Identifying and extracting figures and tables along with their captions from scholarly articles is important both as a way of providing tools for article summarization, and as part of larger systems that seek to gain deeper, semantic understanding of these articles. While many "off-the-shelf" tools exist that can extract embedded images from these documents, e.g. PDFBox, Poppler, etc., these tools are unable to extract tables, captions, and figures composed of vector graphics. Our proposed approach analyzes the structure of individual pages of a document by detecting chunks of body text, and locates the areas wherein figures or tables could reside by reasoning about the empty regions within that text.
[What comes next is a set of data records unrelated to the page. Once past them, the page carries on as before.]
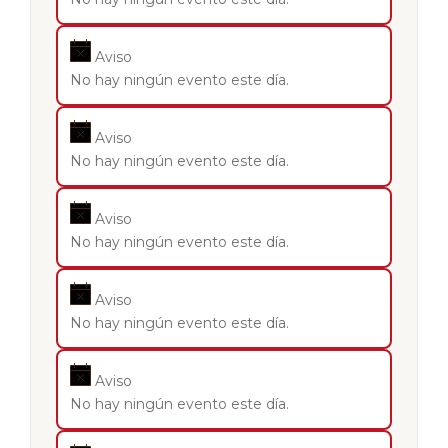
Aviso
No hay ningún evento este día.
Aviso
No hay ningún evento este día.
Aviso
No hay ningún evento este día.
Aviso
No hay ningún evento este día.
Aviso
No hay ningún evento este día.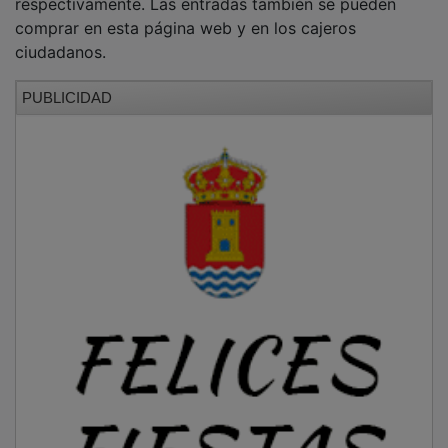
comprar en esta página web y en los cajeros
ciudadanos.
PUBLICIDAD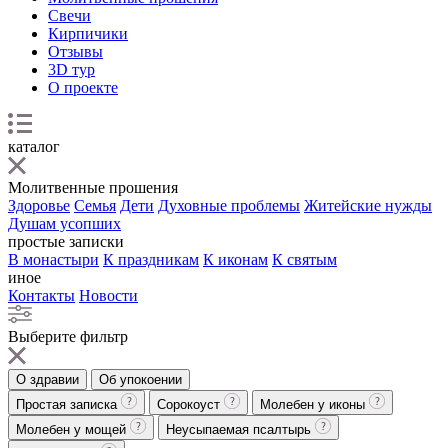
Свечи
Кирпичики
Отзывы
3D тур
О проекте
каталог
Молитвенные прошения
Здоровье
Семья
Дети
Духовные проблемы
Житейские нужды
Душам усопших
простые записки
В монастыри
К праздникам
К иконам
К святым
иное
Контакты
Новости
Выберите фильтр
О здравии
Об упокоении
Простая записка
Сорокоуст
Молебен у иконы
Молебен у мощей
Неусыпаемая псалтырь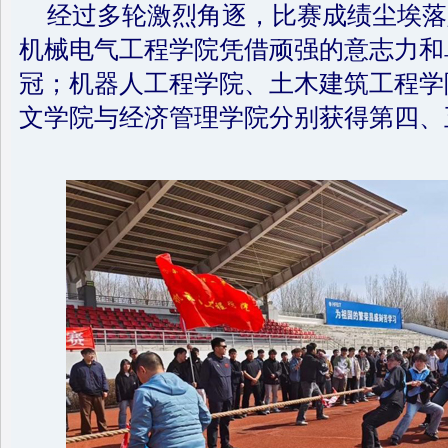
经过多轮激烈角逐，比赛成绩尘埃落
机械电气工程学院凭借顽强的意志力和
冠；机器人工程学院、土木建筑工程学
文学院与经济管理学院分别获得第四、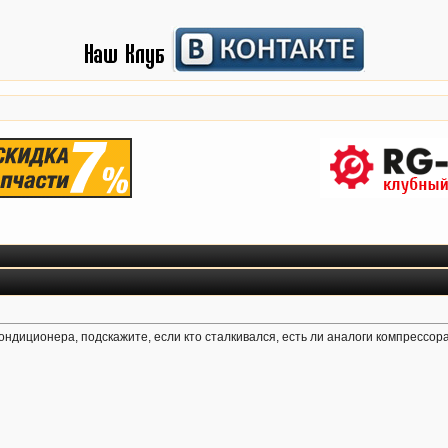
ондиционера, подскажите, если кто сталкивался, есть ли аналоги компрессор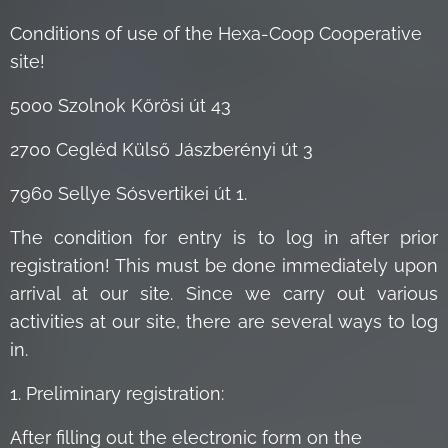
Conditions of use of the Hexa-Coop Cooperative
site!
5000 Szolnok Kőrösi út 43
2700 Cegléd Külső Jászberényi út 3
7960 Sellye Sósvertikei út 1.
The condition for entry is to log in after prior
registration! This must be done immediately upon
arrival at our site. Since we carry out various
activities at our site, there are several ways to log
in.
1. Preliminary registration:
After filling out the electronic form on the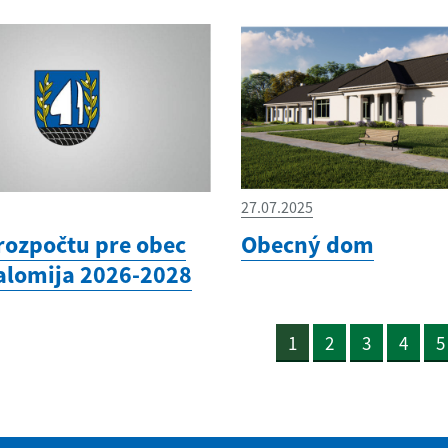
27.07.2025
rozpočtu pre obec
Obecný dom
alomija 2026-2028
1
2
3
4
5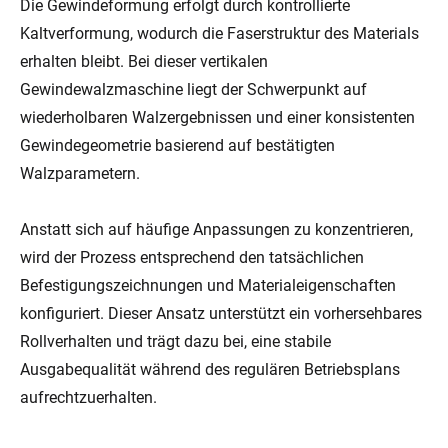
Die Gewindeformung erfolgt durch kontrollierte
Kaltverformung, wodurch die Faserstruktur des Materials
erhalten bleibt. Bei dieser vertikalen
Gewindewalzmaschine liegt der Schwerpunkt auf
wiederholbaren Walzergebnissen und einer konsistenten
Gewindegeometrie basierend auf bestätigten
Walzparametern.
Anstatt sich auf häufige Anpassungen zu konzentrieren,
wird der Prozess entsprechend den tatsächlichen
Befestigungszeichnungen und Materialeigenschaften
konfiguriert. Dieser Ansatz unterstützt ein vorhersehbares
Rollverhalten und trägt dazu bei, eine stabile
Ausgabequalität während des regulären Betriebsplans
aufrechtzuerhalten.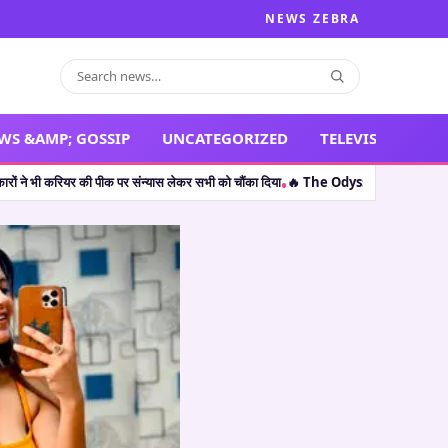
NEWS ZEBRA
WS &AMP; GOSSIP
UNCATEGORIZED
TELEVISION
का दिया
🔥 The Odyssey: क्रिस्टोफर नोलन की ‘द ओडिसी’ ने भारत में जड़ा ‘शतक’, 7 दिन बा
•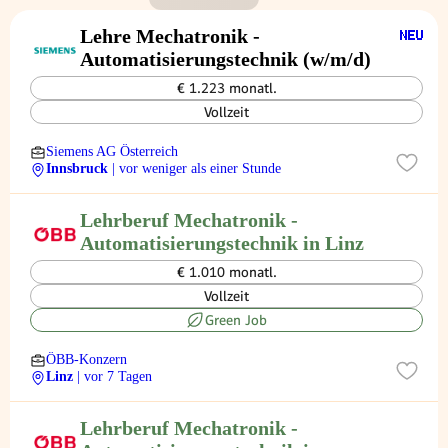
Lehre Mechatronik -
Automatisierungstechnik (w/m/d)
€ 1.223 monatl.
Vollzeit
Siemens AG Österreich
Innsbruck
| vor weniger als einer Stunde
Lehrberuf Mechatronik -
Automatisierungstechnik in Linz
€ 1.010 monatl.
Vollzeit
Green Job
ÖBB-Konzern
Linz
| vor 7 Tagen
Lehrberuf Mechatronik -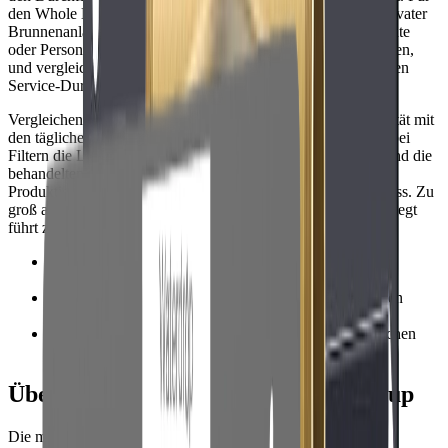
den Whole House-Wasserfilter bei Bakterienbedenken aus privater
Brunnenanlage: Schätzen Sie die Anzahl der Armaturen, Geräte
oder Personen, die während der stärksten Stunde Wasser nutzen,
und vergleichen Sie dann diese Nachfrage mit der angegebenen
Service-Durchflussleistung des Systems.
Vergleichen Sie bei Weichmachern die Körner-/Grain-Kapazität mit
den täglichen Gallonen und dem Härtegrad. Vergleichen Sie bei
Filtern die Lebensdauer der Kartusche, die Micron-Angabe und die
behandelten Gallonen. Bei RO-Systemen prüfen Sie die
Produktionsrate sowie den Speicher- oder tanklosen Durchfluss. Zu
groß ausgelegt kann Geld verschwenden, aber zu klein ausgelegt
führt zu Druckverlusten und häufigerer Wartung.
•
Prüfen Sie die Service-Durchflussrate – nicht nur die
gesamte Gallonen-Kapazität.
•
Dimensionieren Sie Weichmacher anhand der täglichen
Gallonen multipliziert mit den Härte-Grains.
•
Wählen Sie Kartuschen und Membranen mit realistischen
Austauschintervallen.
Überlegungen zu Installation und Setup
Die meisten Systeme für dieses Keyword werden an der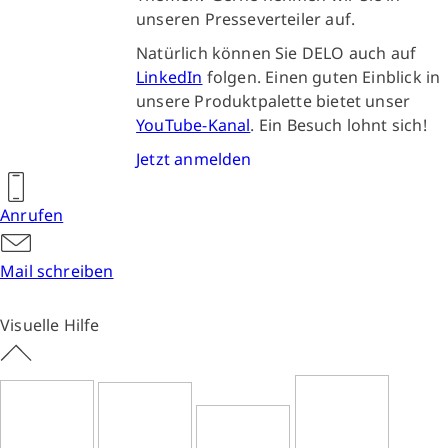
unseren Presseverteiler auf.
Natürlich können Sie DELO auch auf
LinkedIn
folgen. Einen guten Einblick in
unsere Produktpalette bietet unser
YouTube-Kanal
. Ein Besuch lohnt sich!
Jetzt anmelden
Anrufen
Mail schreiben
Visuelle Hilfe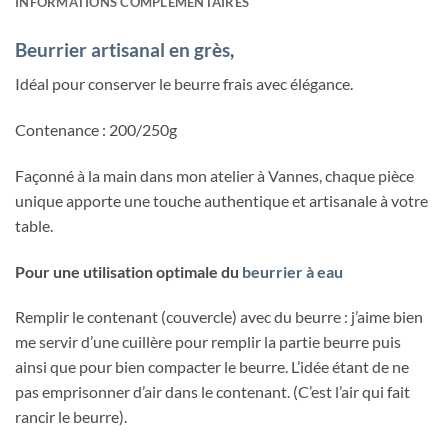
INFORMATIONS COMPLÉMENTAIRES
Beurrier artisanal en grès
,
Idéal pour conserver le beurre frais avec élégance.
Contenance : 200/250g
Façonné à la main dans mon atelier à Vannes, chaque pièce
unique apporte une touche authentique et artisanale à votre
table.
Pour une utilisation optimale du
beurrier à eau
Remplir le contenant (couvercle) avec du beurre : j’aime bien
me servir d’une cuillère pour remplir la partie beurre puis
ainsi que pour bien compacter le beurre. L’idée étant de ne
pas emprisonner d’air dans le contenant. (C’est l’air qui fait
rancir le beurre).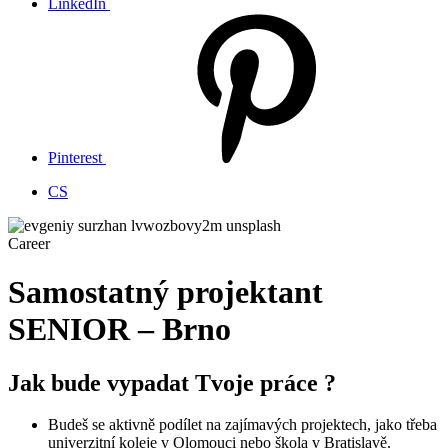
LinkedIn
Pinterest
CS
Career
Samostatný projektant
SENIOR – Brno
Jak bude vypadat Tvoje práce ?
Budeš se aktivně podílet na zajímavých projektech, jako třeba
univerzitní koleje v Olomouci nebo škola v Bratislavě.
This method can extract a wide variety of figures because it does not make strong assumptions about the format of the figures embedded in the document, as long as they can be differentiated from the main article's text. Our algorithm also demonstrates a caption-to-figure matching component that is effective even in cases where individual captions are adjacent to multiple figures. Our contribution also includes methods for leveraging particular consistency and formatting assumptions to identify titles, body text and captions within each article. We introduce a new dataset of 150 computer science papers along with ground truth labels for the locations of the figures, tables and captions within them. Our algorithm achieves 96% precision at 92% recall when tested against this dataset, surpassing previous state of the art. We release our dataset, code, and evaluation scripts on our project website for enabling future research.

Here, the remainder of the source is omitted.